Experimental Evaluation of Surfactant-based Nanofluids on Wettability Alteration and Oil Recovery
Economic concerns about chemical flooding could be taken as opportunities to develop new cost-effective technologies that lead to high recoveries. Application of surfactants to lower oil-water interfacial tension has never been an economically attractive EOR method due to the high amount of adsorption. However, the use of inexpensive surfactants in low concentrations or combination of diluted surfactants with other low-cost chemicals to change the wettability of the system could play a major role in reducing the residual oil saturation and consequently improving oil recovery. This experimental study aims at investigating the potential of nanoparticles to improve the ability of surfactants for enhancing oil recovery in carbonate rocks through wettability alteration using contact angle measurements and coreflood experiments at different experimental conditions.
Dual-Drop Dual-Crystal (DDDC) technique was used to measure the dynamic water advancing contact angles along with the interfacial tension at both ambient and reservoir conditions. A range of surfactants with different chemical structures was tested to select a candidate with the weakest and strongest ability for wettability alteration. The optimum concentration of nanoparticles was determined to combine with the surfactant. The improvements in the wettability alteration behavior of surfactant-based nanofluids were determined through contact angle measurements and supported by coreflood experiments through oil recovery and simulated relative permeability curves.
The optimum concentration of nanoparticles (0.4% wt.) helped to change the wettability of a limestone rock from strongly oil-wet (water advancing contact angle of 167°) to weakly oil-wet (146°) at ambient conditions. The combination of nanoparticles with the least effective surfactant resulted in an incremental recovery of about 37% and improved the wettability alteration capability to reach an intermediate-wet condition (116°) and stayed in the intermediate-wet zone (121°) even after lowering the concentration of surfactant. The combination of nanoparticles with the most effective surfactant reached an incremental recovery of about 45% compared to using only surfactant. At reservoir conditions, the surfactant-based nanofluid changed the wettability behavior from strongly oil-wet (156°) to intermediate-wet (108°) and led to an incremental recovery of about 30%. The contact angle measurements agreed well with the oil recovery and oil-water relative permeabilities simulated from the coreflood experiments. A preliminary cost analysis showed that combining nanoparticles with diluted surfactants could result in an extra $4.39 profit per barrel of oil.

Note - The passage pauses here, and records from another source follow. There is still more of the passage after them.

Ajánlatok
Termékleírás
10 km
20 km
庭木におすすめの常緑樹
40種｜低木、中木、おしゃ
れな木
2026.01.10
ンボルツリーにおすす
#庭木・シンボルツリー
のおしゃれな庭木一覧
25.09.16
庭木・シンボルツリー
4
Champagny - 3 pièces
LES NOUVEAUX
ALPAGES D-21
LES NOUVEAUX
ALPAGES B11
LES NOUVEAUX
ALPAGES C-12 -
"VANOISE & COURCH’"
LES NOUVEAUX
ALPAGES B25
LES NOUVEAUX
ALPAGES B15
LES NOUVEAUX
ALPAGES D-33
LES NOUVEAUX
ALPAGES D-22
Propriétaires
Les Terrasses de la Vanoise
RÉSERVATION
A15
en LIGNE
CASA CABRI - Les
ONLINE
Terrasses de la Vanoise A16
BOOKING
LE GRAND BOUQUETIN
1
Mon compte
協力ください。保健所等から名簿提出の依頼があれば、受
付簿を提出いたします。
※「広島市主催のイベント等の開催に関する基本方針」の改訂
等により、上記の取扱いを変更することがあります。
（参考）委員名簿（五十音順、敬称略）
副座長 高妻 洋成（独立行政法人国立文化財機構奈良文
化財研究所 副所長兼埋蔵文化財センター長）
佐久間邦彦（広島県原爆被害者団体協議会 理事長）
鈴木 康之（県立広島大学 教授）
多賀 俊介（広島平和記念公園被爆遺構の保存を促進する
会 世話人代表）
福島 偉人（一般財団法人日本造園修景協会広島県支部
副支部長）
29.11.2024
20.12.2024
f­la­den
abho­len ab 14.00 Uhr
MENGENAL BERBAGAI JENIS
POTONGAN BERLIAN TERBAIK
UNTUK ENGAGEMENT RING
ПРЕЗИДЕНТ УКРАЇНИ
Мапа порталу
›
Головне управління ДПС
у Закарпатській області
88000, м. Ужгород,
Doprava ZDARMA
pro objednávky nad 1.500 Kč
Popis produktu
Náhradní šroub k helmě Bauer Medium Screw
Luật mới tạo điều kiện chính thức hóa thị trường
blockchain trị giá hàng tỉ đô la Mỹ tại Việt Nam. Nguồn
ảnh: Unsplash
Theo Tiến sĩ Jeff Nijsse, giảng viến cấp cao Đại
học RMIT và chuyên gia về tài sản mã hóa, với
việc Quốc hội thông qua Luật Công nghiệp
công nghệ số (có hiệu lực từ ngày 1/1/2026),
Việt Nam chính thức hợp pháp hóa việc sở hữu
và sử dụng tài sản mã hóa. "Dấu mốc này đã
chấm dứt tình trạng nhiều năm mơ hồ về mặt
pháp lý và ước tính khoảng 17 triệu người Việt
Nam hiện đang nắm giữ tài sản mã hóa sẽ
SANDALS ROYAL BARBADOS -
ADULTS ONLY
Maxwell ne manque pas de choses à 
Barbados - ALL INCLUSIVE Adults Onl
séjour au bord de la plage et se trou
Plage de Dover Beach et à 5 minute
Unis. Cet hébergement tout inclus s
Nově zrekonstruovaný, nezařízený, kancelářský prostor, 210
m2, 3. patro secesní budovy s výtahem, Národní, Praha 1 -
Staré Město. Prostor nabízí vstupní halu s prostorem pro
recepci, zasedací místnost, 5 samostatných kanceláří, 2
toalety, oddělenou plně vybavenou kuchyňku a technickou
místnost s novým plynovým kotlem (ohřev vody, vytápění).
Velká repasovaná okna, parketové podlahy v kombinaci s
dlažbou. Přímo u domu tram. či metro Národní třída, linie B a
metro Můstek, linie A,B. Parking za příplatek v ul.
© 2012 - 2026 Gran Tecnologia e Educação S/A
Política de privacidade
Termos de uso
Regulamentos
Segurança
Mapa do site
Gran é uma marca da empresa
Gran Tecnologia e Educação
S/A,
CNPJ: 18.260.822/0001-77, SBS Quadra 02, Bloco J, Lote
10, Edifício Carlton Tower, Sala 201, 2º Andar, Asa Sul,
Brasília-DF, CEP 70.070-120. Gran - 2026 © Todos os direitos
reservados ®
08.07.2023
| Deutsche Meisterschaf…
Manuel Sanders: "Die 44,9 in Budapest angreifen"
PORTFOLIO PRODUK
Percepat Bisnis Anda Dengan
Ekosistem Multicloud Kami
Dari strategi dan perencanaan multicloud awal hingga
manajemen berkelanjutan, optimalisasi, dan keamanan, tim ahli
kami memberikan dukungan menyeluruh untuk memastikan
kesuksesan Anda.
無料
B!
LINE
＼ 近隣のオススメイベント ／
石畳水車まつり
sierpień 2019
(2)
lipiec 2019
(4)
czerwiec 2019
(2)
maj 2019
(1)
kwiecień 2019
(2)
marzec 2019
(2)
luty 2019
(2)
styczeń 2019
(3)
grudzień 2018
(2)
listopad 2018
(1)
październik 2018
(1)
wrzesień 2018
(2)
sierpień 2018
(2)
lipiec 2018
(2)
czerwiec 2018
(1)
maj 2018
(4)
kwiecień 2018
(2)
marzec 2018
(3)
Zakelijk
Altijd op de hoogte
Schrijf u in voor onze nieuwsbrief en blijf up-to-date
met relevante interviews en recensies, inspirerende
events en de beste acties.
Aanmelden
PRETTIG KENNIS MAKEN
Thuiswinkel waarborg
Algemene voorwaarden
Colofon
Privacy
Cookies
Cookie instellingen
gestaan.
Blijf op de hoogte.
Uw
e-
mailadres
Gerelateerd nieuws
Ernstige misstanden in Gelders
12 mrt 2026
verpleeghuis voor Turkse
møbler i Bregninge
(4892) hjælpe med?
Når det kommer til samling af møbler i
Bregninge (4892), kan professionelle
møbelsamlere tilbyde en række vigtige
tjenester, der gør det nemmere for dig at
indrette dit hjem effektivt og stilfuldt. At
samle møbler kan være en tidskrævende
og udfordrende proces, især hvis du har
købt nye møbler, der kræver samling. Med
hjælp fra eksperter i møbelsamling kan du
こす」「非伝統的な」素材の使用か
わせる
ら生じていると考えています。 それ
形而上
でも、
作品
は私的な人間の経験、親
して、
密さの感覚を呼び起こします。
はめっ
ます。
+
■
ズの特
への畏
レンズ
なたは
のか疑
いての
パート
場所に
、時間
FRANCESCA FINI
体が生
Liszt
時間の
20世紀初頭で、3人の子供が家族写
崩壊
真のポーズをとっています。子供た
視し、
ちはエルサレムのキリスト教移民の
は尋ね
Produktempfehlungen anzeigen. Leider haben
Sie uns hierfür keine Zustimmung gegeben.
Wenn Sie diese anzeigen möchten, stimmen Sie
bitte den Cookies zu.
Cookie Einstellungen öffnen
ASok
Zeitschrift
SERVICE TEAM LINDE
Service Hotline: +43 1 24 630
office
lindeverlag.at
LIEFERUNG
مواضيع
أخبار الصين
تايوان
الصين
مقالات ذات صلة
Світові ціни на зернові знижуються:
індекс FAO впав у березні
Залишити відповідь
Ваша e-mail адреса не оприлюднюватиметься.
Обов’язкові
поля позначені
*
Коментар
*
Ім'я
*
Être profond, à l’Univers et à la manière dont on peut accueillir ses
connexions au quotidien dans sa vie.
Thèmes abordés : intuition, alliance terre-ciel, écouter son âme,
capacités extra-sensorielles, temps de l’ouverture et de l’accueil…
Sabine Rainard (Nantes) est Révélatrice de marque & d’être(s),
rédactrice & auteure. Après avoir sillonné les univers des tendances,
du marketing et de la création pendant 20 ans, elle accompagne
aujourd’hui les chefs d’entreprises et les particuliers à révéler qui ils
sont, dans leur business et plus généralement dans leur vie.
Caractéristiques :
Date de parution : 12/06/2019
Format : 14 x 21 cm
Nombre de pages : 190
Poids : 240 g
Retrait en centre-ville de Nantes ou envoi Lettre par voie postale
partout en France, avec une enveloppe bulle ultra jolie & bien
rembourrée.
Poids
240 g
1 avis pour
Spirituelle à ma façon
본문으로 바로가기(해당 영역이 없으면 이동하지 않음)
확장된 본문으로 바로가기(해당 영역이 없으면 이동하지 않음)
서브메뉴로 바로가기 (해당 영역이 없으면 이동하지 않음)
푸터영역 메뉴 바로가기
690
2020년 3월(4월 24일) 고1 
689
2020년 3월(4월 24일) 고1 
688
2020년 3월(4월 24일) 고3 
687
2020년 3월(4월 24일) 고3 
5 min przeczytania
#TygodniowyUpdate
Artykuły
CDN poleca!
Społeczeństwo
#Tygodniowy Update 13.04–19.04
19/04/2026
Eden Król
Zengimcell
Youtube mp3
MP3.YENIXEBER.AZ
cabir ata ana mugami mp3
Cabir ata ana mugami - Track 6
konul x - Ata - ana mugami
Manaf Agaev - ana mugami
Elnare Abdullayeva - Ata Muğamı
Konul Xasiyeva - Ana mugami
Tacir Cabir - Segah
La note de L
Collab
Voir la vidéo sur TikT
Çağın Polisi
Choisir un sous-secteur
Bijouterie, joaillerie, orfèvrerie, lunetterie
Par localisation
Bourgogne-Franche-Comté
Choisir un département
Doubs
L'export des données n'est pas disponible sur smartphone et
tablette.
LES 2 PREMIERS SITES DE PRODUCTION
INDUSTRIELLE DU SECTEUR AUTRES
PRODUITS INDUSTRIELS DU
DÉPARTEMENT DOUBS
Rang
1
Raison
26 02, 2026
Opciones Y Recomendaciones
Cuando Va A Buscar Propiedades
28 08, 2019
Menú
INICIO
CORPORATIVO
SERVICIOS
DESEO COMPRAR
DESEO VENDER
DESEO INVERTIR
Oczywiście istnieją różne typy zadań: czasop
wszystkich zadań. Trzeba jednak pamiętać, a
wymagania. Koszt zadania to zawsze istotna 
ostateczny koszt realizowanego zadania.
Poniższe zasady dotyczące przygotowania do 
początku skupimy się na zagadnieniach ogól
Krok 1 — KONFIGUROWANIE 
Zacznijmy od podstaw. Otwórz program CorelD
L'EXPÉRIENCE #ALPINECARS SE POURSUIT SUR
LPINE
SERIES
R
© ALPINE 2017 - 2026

By measuring precise and reproducible advancing contact angles at both ambient and reservoir conditions and conducting coreflood experiments at different experimental conditions and through investigating the simulated relative permeability curves, this study clearly reveals a potential for nanoparticles to improve the performance of surfactants to change the wettability of carbonate rocks toward less-oil wet or intermediate-wet, which could lead to a significant reduction in the residual oil saturation and enhancement in the oil recovery. Introducing nanoparticles to diluted surfactant solutions affords an opportunity to change the wettability of carbonate rocks toward enhancing oil recovery, thus provides an economically appealing chemical flooding technique.